Когда мы подъехали к железнодорожной станции — это даже была не станция, а сельский полустанок, — где у автобуса конечная, пошел снег с дождем. Еле живой от усталости, я стал высматривать, где бы укрыться от падавшей с неба воды, но увидел такое, от чего крепко схватил сестру за руку.

Перед станцией прямо на размокшей от дождя земле сидели люди. Очень много. Огромная толпа. Наверное, тысяча человек. Парни и девушки, напялившие на себя все, что можно, отчего сделались похожими на надутые шары, в покорном ожидании поезда мокли под дождем, прижав к себе пакеты с кастрюлями, одеждой и другими пожитками. Две ночлежки поблизости наверняка были полны под завязку. Вокруг глушь, ни одного магазина. Только людские волны, колыхавшиеся у входа на станцию. От промокшей до последней нитки толпы к небу поднимался белый пар от дыхания и испарявшейся влаги.

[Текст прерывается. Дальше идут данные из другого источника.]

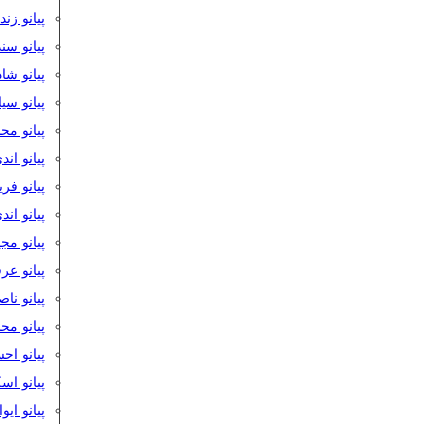
پیانو زن
پیانو سن
پیانو شا
پیانو س
پیانو مح
پیانو اند
پیانو فر
پیانو اند
پیانو مج
پیانو ع
پیانو نا
پیانو م
پیانو اح
پیانو ا
پیانو ایو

Наш автобус оказался не единственным. После того как мы сошли, полные автобусы стали подкатывать один за другим. Они привозили из еще более глухого захолустья таких же бедных крестьян, как и мы. Толпа перед станцией продолжала расти. Вновь прибывшие уже не могли подойти к станции и толклись на подступах. То тут, то там возникали мелкие стычки, вспыхивали ссоры. Появились железнодорожные охранники, но что они могли сделать?

«В такой давке не то что на поезд не сядешь — билет не купишь», — ошеломленно подумал я. Мы украли деньги жениха, так что обратно в деревню нам пути не было. Решительно настроенная Мэйкунь и та пала духом. Казалось, вот-вот расплачется.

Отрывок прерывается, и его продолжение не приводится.